[gtranslate] Dear bishops, please stop quizzing confirmands at their confirmation - Eglise Catholique Saint James (Saint Jacques)

Dear bishops, please stop quizzing confirmands at their confirmation

Dear bishops, please stop quizzing confirmands at their confirmation

Last fall my 17-year-old niece asked me to be her confirmation sponsor. And when I traveled to Wisconsin for the ceremony this spring, I noticed that she seemed to be having some anxiety about it all. I wondered if she was having second thoughts about getting confirmed. But when we talked, it turned out her qualms had nothing to do with receiving the sacrament.

She was worried about the ceremony.

« Is it true the bishop is going to ask us questions? » she asked. I didn’t know for sure, but it is pretty standard for the bishop to use the homily to have a chat with the kids, sometimes in the form of a Q&A, but usually playfully so. I tried to reassure her that this was not anything to worry about. She was not convinced. Her religious education teachers had given them things they needed to have memorized for the service, like the seven gifts of the Spirit. That didn’t sound like the basis for a friendly conversation. « If I don’t know the answer, » she wondered, « do I fail? »

I don’t know how the tradition of the bishop using his homily during a confirmation to do a Q&A began. If you think about it, it’s actually pretty strange. In no other sacramental setting do we ask those receiving sacraments to prepare to be chatted up, let alone publicly quizzed. We don’t do it with adults entering the church at the Easter Vigil. We don’t do it at weddings for the couples getting married. We don’t even do it at ordinations, a moment when some might argue the seriousness of the role being entered into, the impact that those being ordained will have on the people of God, merits a bit of public questioning.

Why would we refrain from asking questions in public of adults making major life commitments, and yet force teenagers to endure it? I suspect in most cases the answer has nothing to do with either the sacrament or any sense of examination. The fact is, congregations love it when a priest interacts with their children. It’s entertaining and also sometimes surprisingly meaningful — kids really do say the darndest things. And while talking to kids in public can be personally unnerving for some clerics, it often humanizes them, too.
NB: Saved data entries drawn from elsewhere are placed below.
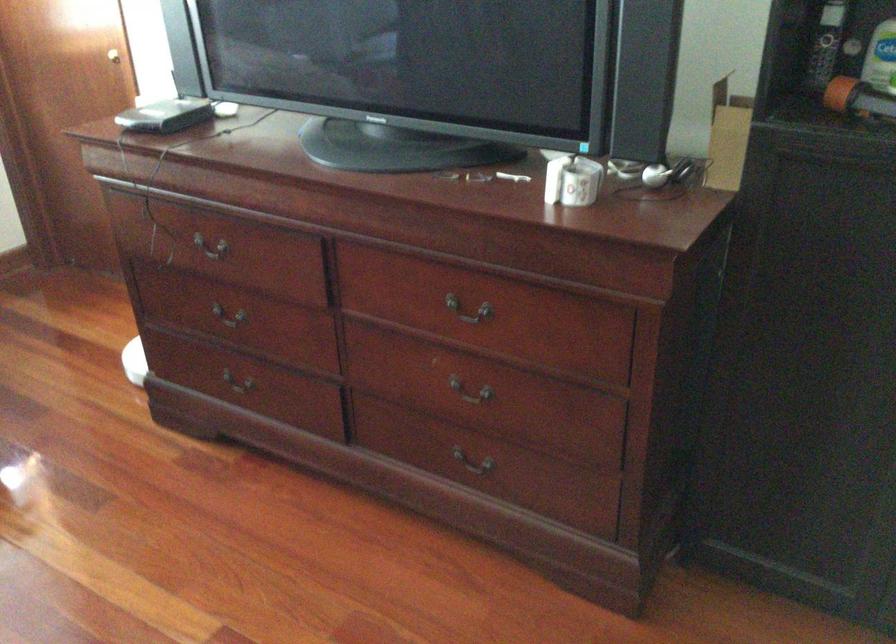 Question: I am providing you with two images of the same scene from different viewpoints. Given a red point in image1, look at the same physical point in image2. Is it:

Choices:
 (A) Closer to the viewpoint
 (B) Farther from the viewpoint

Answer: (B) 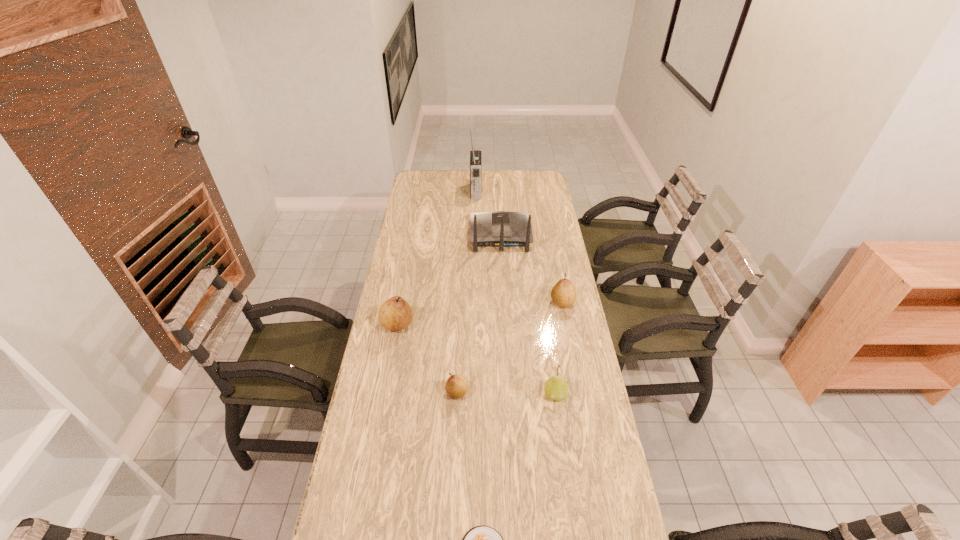 Identify the location of object at the left edge. This screenshot has height=540, width=960. (395, 314).

At what (x,y) coordinates should I click in order to perform the action: click on router that is at the right edge. Please return your answer as a coordinate pair (x, y). This screenshot has height=540, width=960. Looking at the image, I should click on (501, 229).

In the image, there is a desktop. At what (x,y) coordinates should I click in order to perform the action: click on free space at the far edge. Please return your answer as a coordinate pair (x, y). Looking at the image, I should click on (513, 190).

In the image, there is a desktop. Where is `vacant region at the left edge`? vacant region at the left edge is located at coordinates (397, 242).

This screenshot has width=960, height=540. Identify the location of vacant region at the right edge of the desktop. (542, 265).

In order to click on vacant region at the far left corner of the desktop in this screenshot , I will do `click(418, 176)`.

Locate an element on the screen. Image resolution: width=960 pixels, height=540 pixels. free point at the far right corner is located at coordinates (545, 188).

This screenshot has height=540, width=960. I want to click on free space between the green pear and the second farthest object, so tap(528, 315).

Identify the location of free space between the nearest brown pear and the router. This screenshot has width=960, height=540. (479, 314).

The height and width of the screenshot is (540, 960). I want to click on empty location between the third farthest object and the third nearest pear, so click(x=480, y=314). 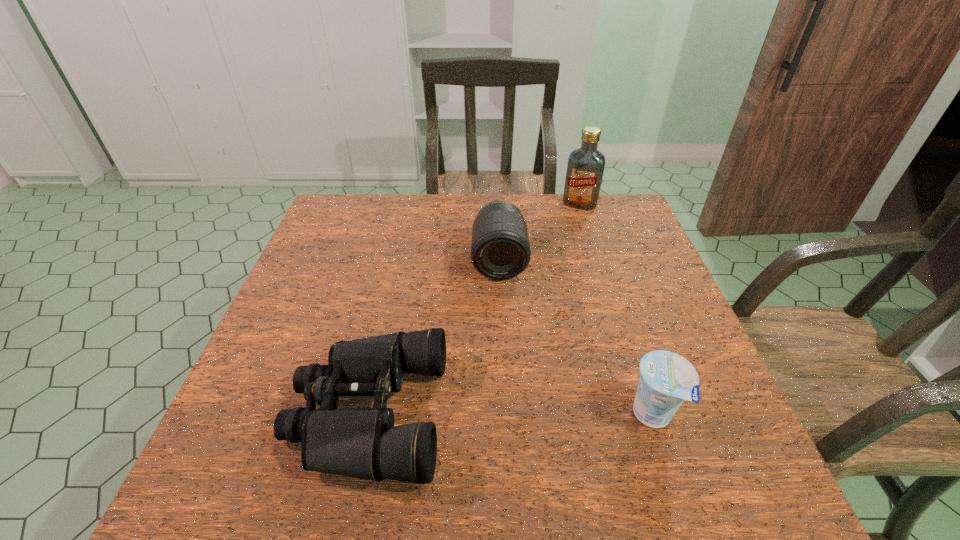 I want to click on free space on the desktop that is between the shortest object and the second shortest object and is positioned on the surface of the second tallest object, so click(x=505, y=414).

I want to click on free space on the desktop that is between the leftmost object and the yogurt and is positioned on the front-facing side of the vodka, so click(x=483, y=414). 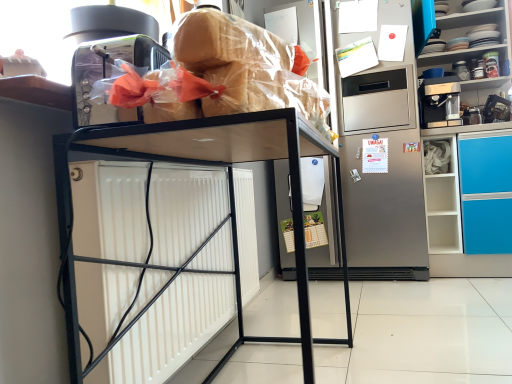 Question: From the image's perspective, is translucent plastic bread at upper center above stainless steel refrigerator at center?

Choices:
 (A) yes
 (B) no

Answer: (A)

Question: From the image's perspective, is translucent plastic bread at upper center located beneath stainless steel refrigerator at center?

Choices:
 (A) no
 (B) yes

Answer: (A)

Question: Is the depth of translucent plastic bread at upper center less than that of stainless steel refrigerator at center?

Choices:
 (A) yes
 (B) no

Answer: (A)

Question: Is translucent plastic bread at upper center smaller than stainless steel refrigerator at center?

Choices:
 (A) yes
 (B) no

Answer: (A)

Question: Is stainless steel refrigerator at center inside translucent plastic bread at upper center?

Choices:
 (A) yes
 (B) no

Answer: (B)

Question: In terms of size, does stainless steel refrigerator at center appear bigger or smaller than translucent plastic bread at upper center?

Choices:
 (A) big
 (B) small

Answer: (A)

Question: From a real-world perspective, relative to translucent plastic bread at upper center, is stainless steel refrigerator at center vertically above or below?

Choices:
 (A) below
 (B) above

Answer: (A)

Question: Does point (419, 180) appear closer or farther from the camera than point (300, 69)?

Choices:
 (A) closer
 (B) farther

Answer: (B)

Question: Is stainless steel refrigerator at center taller or shorter than translucent plastic bread at upper center?

Choices:
 (A) short
 (B) tall

Answer: (B)

Question: Is point (360, 175) closer or farther from the camera than point (462, 79)?

Choices:
 (A) closer
 (B) farther

Answer: (A)

Question: Considering the positions of stainless steel refrigerator at center and porcelain plates at upper right in the image, is stainless steel refrigerator at center wider or thinner than porcelain plates at upper right?

Choices:
 (A) thin
 (B) wide

Answer: (A)

Question: In terms of size, does stainless steel refrigerator at center appear bigger or smaller than porcelain plates at upper right?

Choices:
 (A) small
 (B) big

Answer: (B)

Question: In the image, is stainless steel refrigerator at center positioned in front of or behind porcelain plates at upper right?

Choices:
 (A) behind
 (B) front

Answer: (A)

Question: Is black metal shelf at center taller or shorter than porcelain plates at upper right?

Choices:
 (A) tall
 (B) short

Answer: (A)

Question: In the image, is black metal shelf at center positioned in front of or behind porcelain plates at upper right?

Choices:
 (A) behind
 (B) front

Answer: (B) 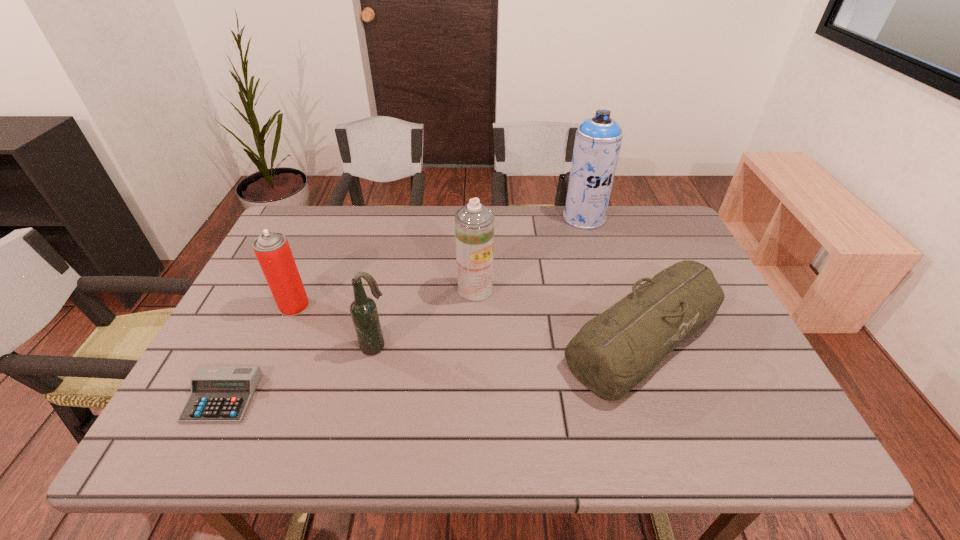 Locate an element on the screen. The height and width of the screenshot is (540, 960). the tallest aerosol can is located at coordinates (598, 139).

The image size is (960, 540). In order to click on the rightmost aerosol can in this screenshot , I will do `click(598, 139)`.

Find the location of a particular element. The width and height of the screenshot is (960, 540). the fourth object from left to right is located at coordinates (474, 223).

The height and width of the screenshot is (540, 960). In order to click on the leftmost aerosol can in this screenshot , I will do `click(272, 249)`.

Locate an element on the screen. This screenshot has width=960, height=540. the fourth object from right to left is located at coordinates (363, 310).

At what (x,y) coordinates should I click in order to perform the action: click on duffel bag. Please return your answer as a coordinate pair (x, y). This screenshot has width=960, height=540. Looking at the image, I should click on (612, 353).

Locate an element on the screen. This screenshot has height=540, width=960. the shortest object is located at coordinates (219, 394).

Locate an element on the screen. The height and width of the screenshot is (540, 960). vacant region located on the front of the tallest aerosol can is located at coordinates (616, 321).

At what (x,y) coordinates should I click in order to perform the action: click on vacant region located 0.100m on the left of the second aerosol can from left to right. Please return your answer as a coordinate pair (x, y). Looking at the image, I should click on (420, 289).

You are a GUI agent. You are given a task and a screenshot of the screen. Output one action in this format:
    pyautogui.click(x=<x>, y=<y>)
    Task: Click on the free spot located 0.060m on the right of the leftmost aerosol can
    This screenshot has height=540, width=960.
    Given the screenshot: What is the action you would take?
    pyautogui.click(x=332, y=306)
For bishops, confirmation offers an opportunity to show a warm (and maybe funny) pastoral side.

The problem is, this practice has potentially serious negative implications for the teenagers who are actually there to receive the sacrament. In telling kids that they will be asked questions publicly, let alone that they should have certain data memorized, we are basically instructing them to understand their confirmation service as a kind of final exam. And not only that, but a public and oral one — something very few of us would relish under any circumstance.

Some might argue, is that such a bad thing? It is their confirmation, after all, their entrance into adulthood in the church. Why not think of it as the last part of their initiation? But again, this is not a practice we ask of anyone else, even as they take very significant life steps. More importantly, confirmation is not itself a test. It is a liturgy, a moment in which we ask the Holy Spirit to come down and fill the hearts of the confirmands. Creating a situation which causes them to enter in with anxiety or worse undermines their ability to experience that.

Construing confirmation as a kind of culminating exam also demeans all of the prior work that the confirmands have done. Those getting confirmed have had to do years of classes and class projects; volunteered, sometimes at multiple places; been on retreats; written a letter to their bishop; and maybe more. Each of those activities is significant, a moment in which they’ve been asked to stretch themselves and which we hope has helped them deepen their relationships with God and their sense of themselves as disciples.

We deem young people ready to be confirmed precisely as a result of these experiences. And it’s those things that we should be highlighting at their confirmation — the ministry that they’ve done, the ways that they’ve come to know the Lord. Not what Catholic trivia they might be able to rattle off at a moment’s notice.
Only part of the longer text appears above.